WHAT TO PRODUCE
Below are records to retype exactly, except for the pictures.

═══

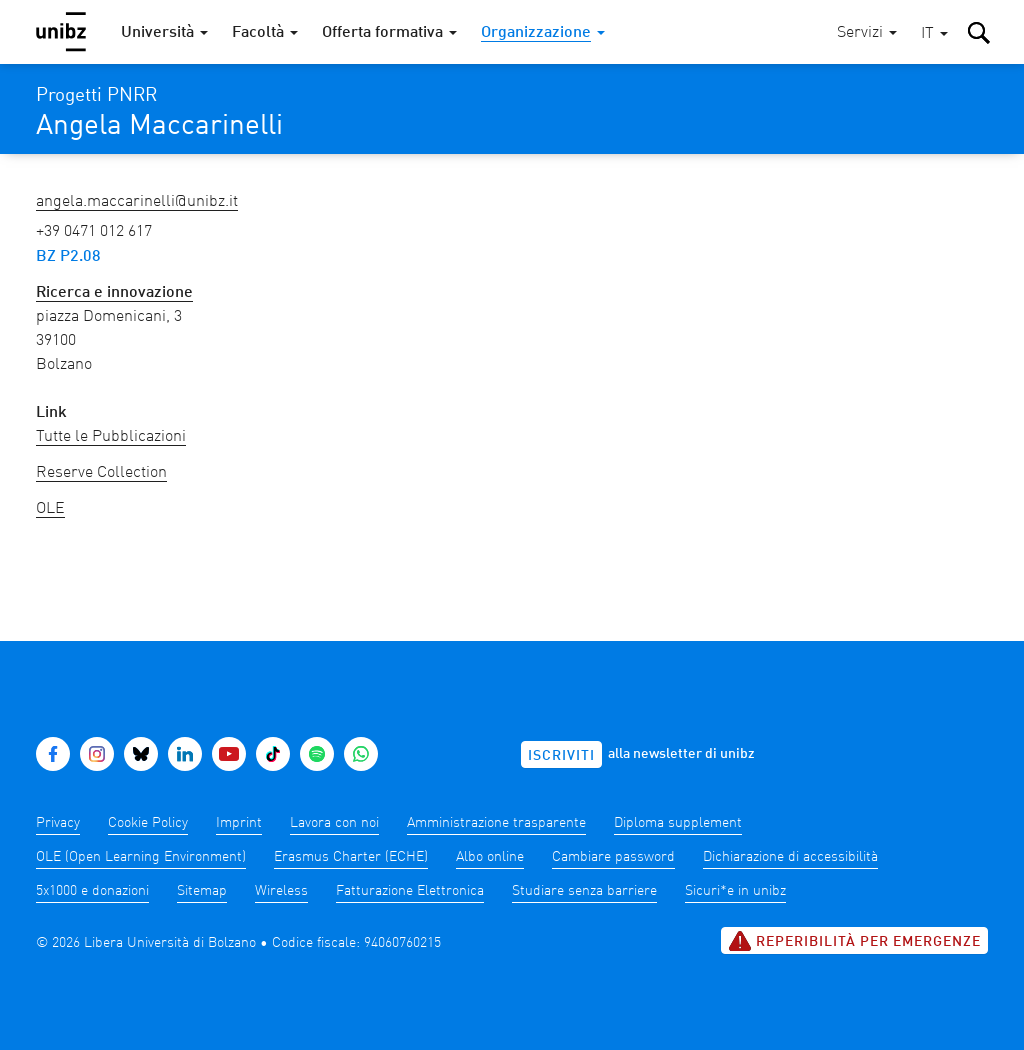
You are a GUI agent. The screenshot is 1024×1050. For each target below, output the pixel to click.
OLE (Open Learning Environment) (141, 857)
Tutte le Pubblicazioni (111, 437)
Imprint (239, 823)
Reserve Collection (101, 473)
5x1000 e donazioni (92, 891)
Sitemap (202, 891)
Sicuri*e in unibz (735, 891)
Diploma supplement (678, 823)
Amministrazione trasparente (496, 823)
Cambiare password (613, 857)
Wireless (281, 891)
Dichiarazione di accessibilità (790, 857)
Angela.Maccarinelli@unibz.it (137, 202)
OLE (50, 509)
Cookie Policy (148, 823)
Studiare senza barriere (584, 891)
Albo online (490, 857)
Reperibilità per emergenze (854, 941)
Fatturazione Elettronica (410, 891)
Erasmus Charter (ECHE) (351, 857)
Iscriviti (561, 756)
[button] (934, 34)
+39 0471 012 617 (94, 232)
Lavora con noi (334, 823)
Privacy (58, 823)
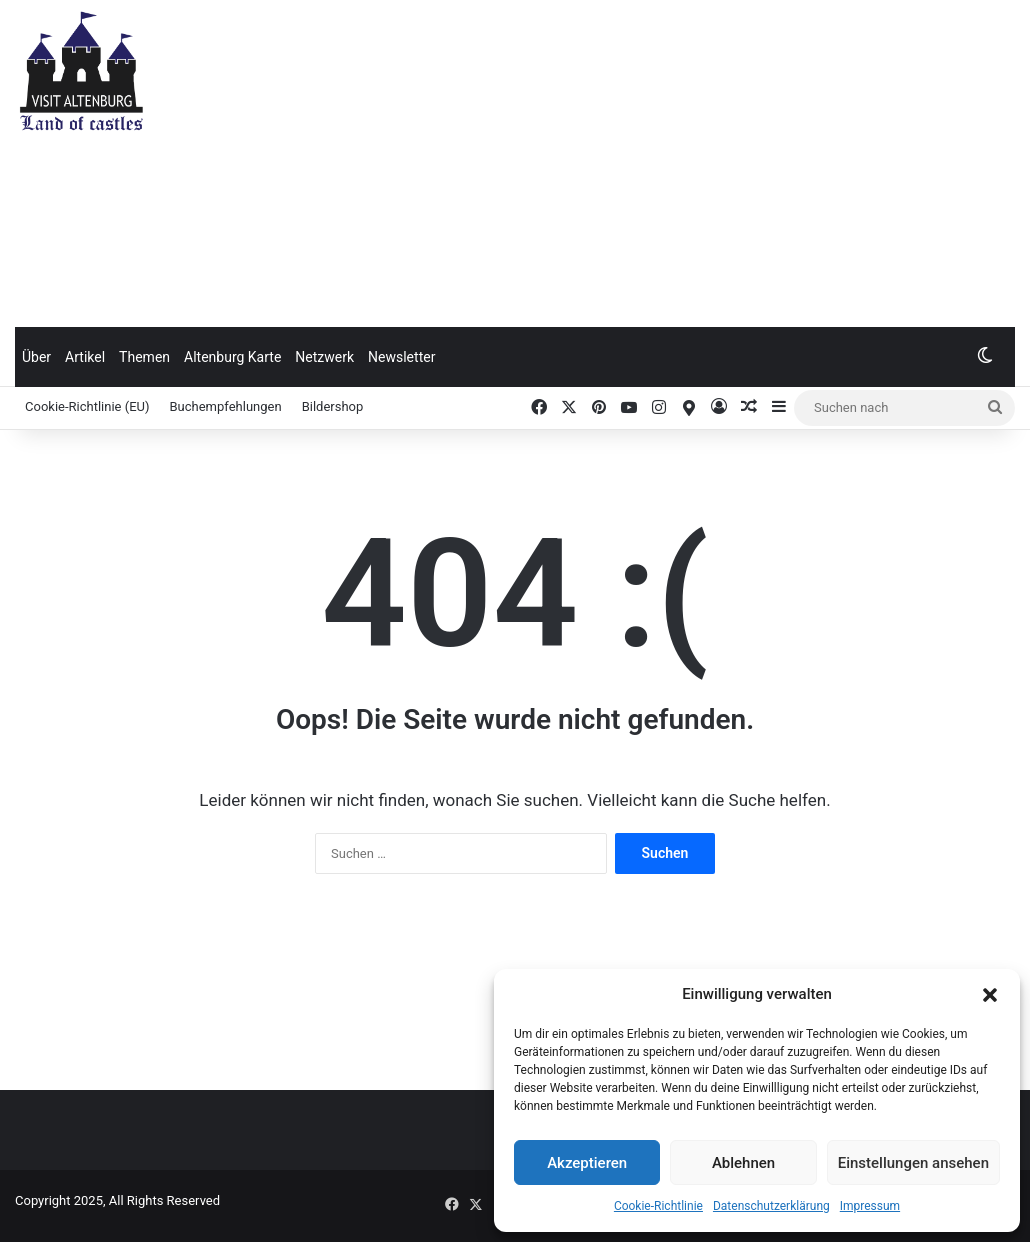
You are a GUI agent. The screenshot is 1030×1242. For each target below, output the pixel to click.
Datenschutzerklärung (771, 1206)
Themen (144, 357)
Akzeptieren (587, 1163)
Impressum (870, 1206)
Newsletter (401, 357)
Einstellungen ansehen (913, 1163)
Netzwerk (324, 357)
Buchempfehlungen (226, 406)
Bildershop (333, 406)
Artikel (85, 357)
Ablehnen (743, 1163)
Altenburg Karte (232, 357)
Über (36, 357)
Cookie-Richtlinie (658, 1206)
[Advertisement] (693, 160)
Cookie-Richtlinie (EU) (87, 406)
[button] (990, 995)
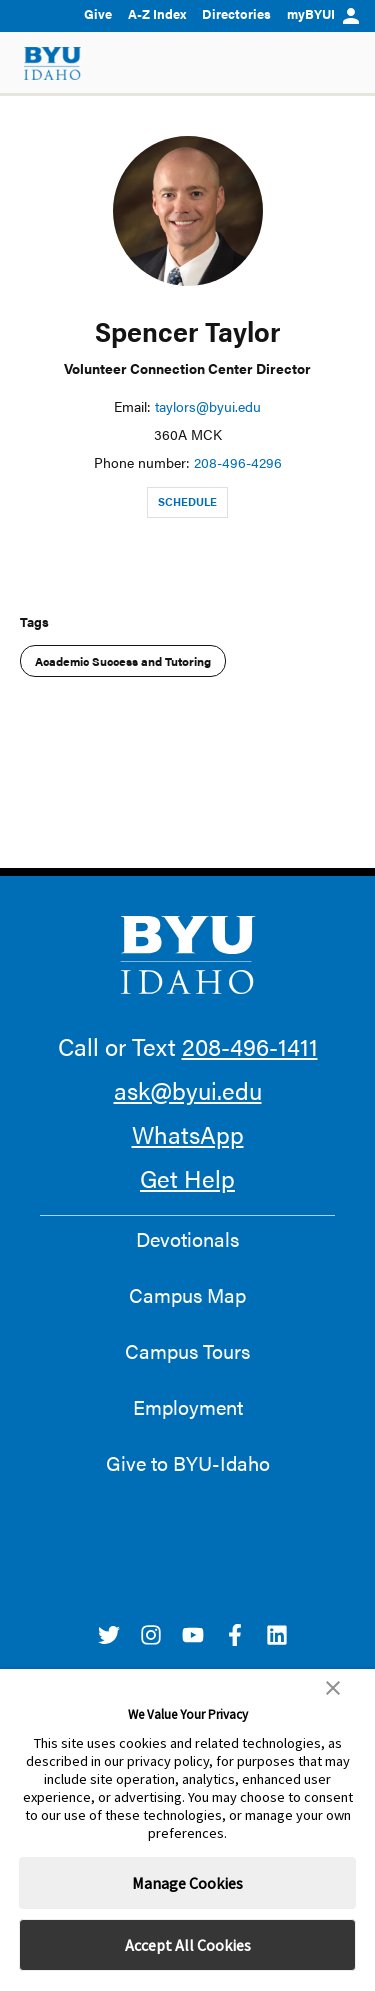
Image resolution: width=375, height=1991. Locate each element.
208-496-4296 (238, 462)
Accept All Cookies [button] (188, 1945)
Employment (188, 1407)
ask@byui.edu (188, 1090)
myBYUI (323, 13)
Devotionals (187, 1239)
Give (98, 13)
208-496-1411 (250, 1046)
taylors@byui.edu (208, 406)
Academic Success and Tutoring (123, 661)
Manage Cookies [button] (187, 1883)
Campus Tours (187, 1351)
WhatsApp (188, 1134)
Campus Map (187, 1295)
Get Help (187, 1178)
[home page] (52, 63)
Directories (236, 13)
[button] (333, 1688)
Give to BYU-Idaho (188, 1463)
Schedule (187, 501)
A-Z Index (157, 13)
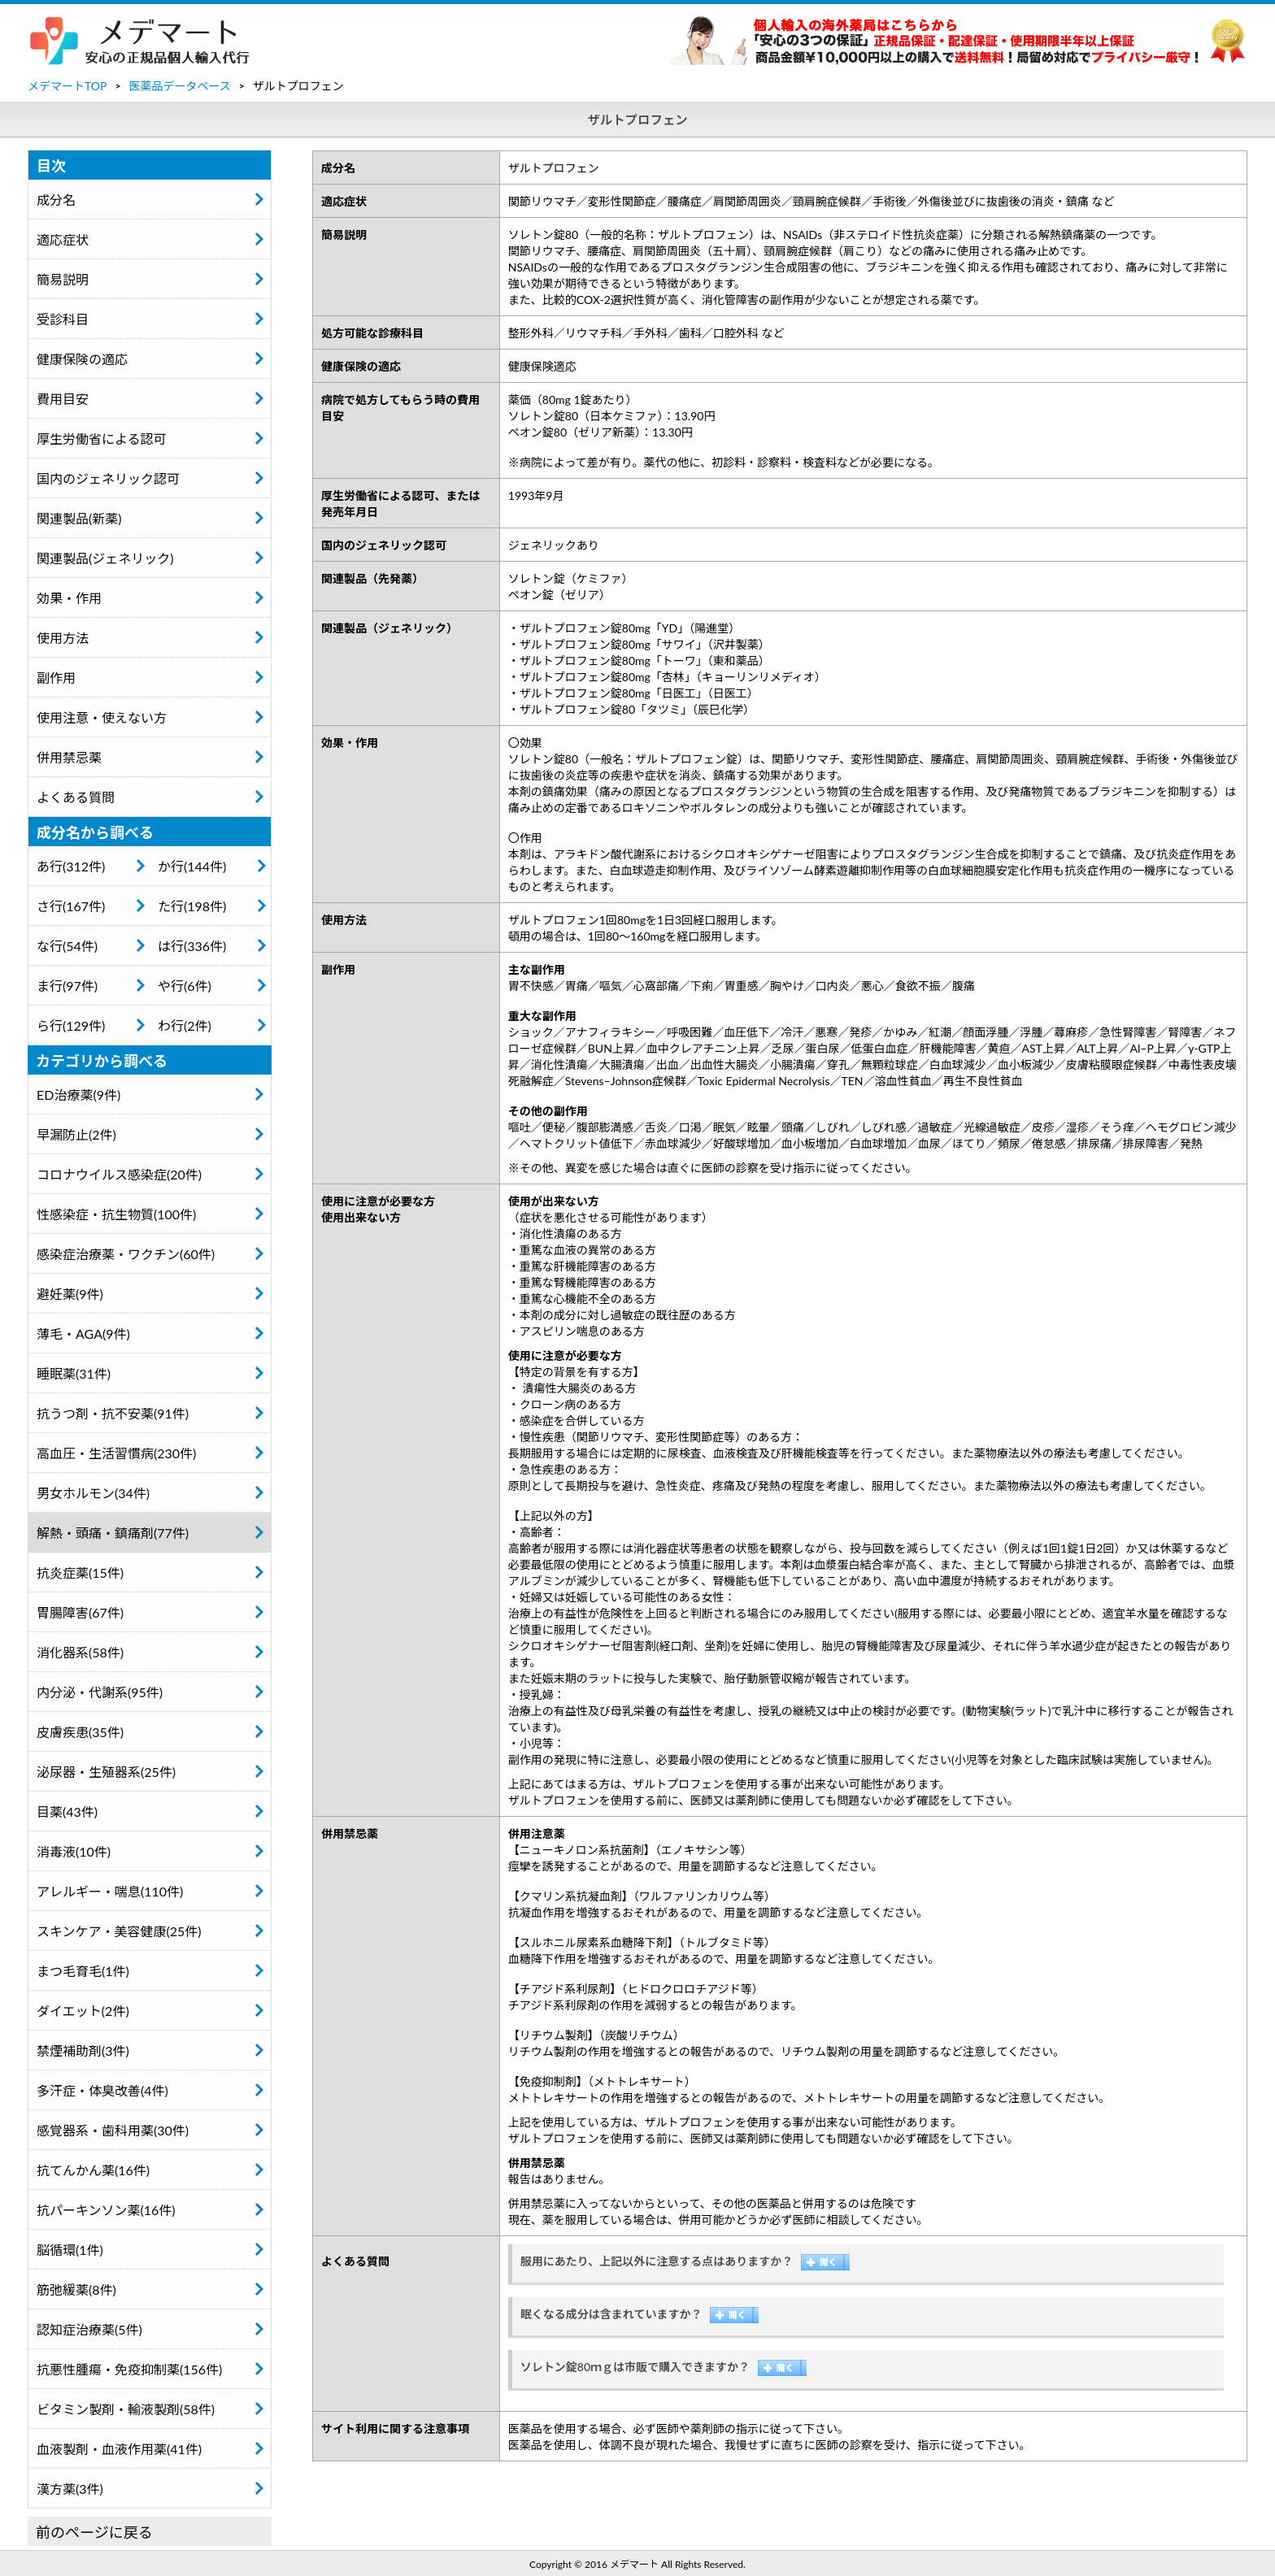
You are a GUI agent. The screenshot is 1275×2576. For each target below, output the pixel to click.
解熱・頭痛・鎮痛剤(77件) (113, 1532)
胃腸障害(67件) (80, 1612)
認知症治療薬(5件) (89, 2329)
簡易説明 (63, 279)
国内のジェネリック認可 (108, 478)
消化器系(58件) (80, 1652)
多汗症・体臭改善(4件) (102, 2090)
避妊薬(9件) (70, 1293)
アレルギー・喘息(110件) (110, 1891)
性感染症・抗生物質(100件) (116, 1214)
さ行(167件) (71, 906)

═══

EXPECTED ANSWER
You are a GUI agent. The screenshot is 1024×1050. For each target below, output the pixel to click.
OLE (Open Learning Environment) (141, 857)
Tutte le Pubblicazioni (111, 437)
Imprint (239, 823)
Reserve Collection (101, 473)
5x1000 e donazioni (92, 891)
Sitemap (202, 891)
Sicuri*e in unibz (735, 891)
Diploma supplement (678, 823)
Amministrazione trasparente (496, 823)
Cambiare password (613, 857)
Wireless (281, 891)
Dichiarazione di accessibilità (790, 857)
Angela.Maccarinelli@unibz.it (137, 202)
OLE (50, 509)
Cookie Policy (148, 823)
Studiare senza barriere (584, 891)
Albo online (490, 857)
Reperibilità per emergenze (854, 941)
Fatturazione Elettronica (410, 891)
Erasmus Charter (ECHE) (351, 857)
Iscriviti (561, 756)
[button] (934, 34)
+39 0471 012 617 (94, 232)
Lavora con noi (334, 823)
Privacy (58, 823)
You are a GUI agent. The screenshot is 1030×1242. For each target below, output the pixel to click.
Datenschutzerklärung (771, 1206)
Themen (144, 357)
Akzeptieren (587, 1163)
Impressum (870, 1206)
Newsletter (401, 357)
Einstellungen ansehen (913, 1163)
Netzwerk (324, 357)
Buchempfehlungen (226, 406)
Bildershop (333, 406)
Artikel (85, 357)
Ablehnen (743, 1163)
Altenburg Karte (232, 357)
Über (36, 357)
Cookie-Richtlinie (658, 1206)
[Advertisement] (693, 160)
Cookie-Richtlinie (EU) (87, 406)
[button] (990, 995)
Image resolution: width=375, height=1991. Locate each element.
208-496-4296 (238, 462)
Accept All Cookies [button] (188, 1945)
Employment (188, 1407)
ask@byui.edu (188, 1090)
myBYUI (323, 13)
Devotionals (187, 1239)
Give (98, 13)
208-496-1411 (250, 1046)
taylors@byui.edu (208, 406)
Academic Success and Tutoring (123, 661)
Manage Cookies [button] (187, 1883)
Campus Tours (187, 1351)
WhatsApp (188, 1134)
Campus Map (187, 1295)
Get Help (187, 1178)
[home page] (52, 63)
Directories (236, 13)
[button] (333, 1688)
Give to BYU-Idaho (188, 1463)
Schedule (187, 501)
A-Z Index (157, 13)
You are a GUI agent. The screenshot is 1275×2576. For each target below, output the pixel to click.
解熱・頭痛・鎮痛剤(77件) (113, 1532)
胃腸障害(67件) (80, 1612)
認知症治療薬(5件) (89, 2329)
簡易説明 (63, 279)
国内のジェネリック認可 (108, 478)
消化器系(58件) (80, 1652)
多汗症・体臭改善(4件) (102, 2090)
避妊薬(9件) (70, 1293)
アレルギー・喘息(110件) (110, 1891)
性感染症・抗生物質(100件) (116, 1214)
さ行(167件) (71, 906)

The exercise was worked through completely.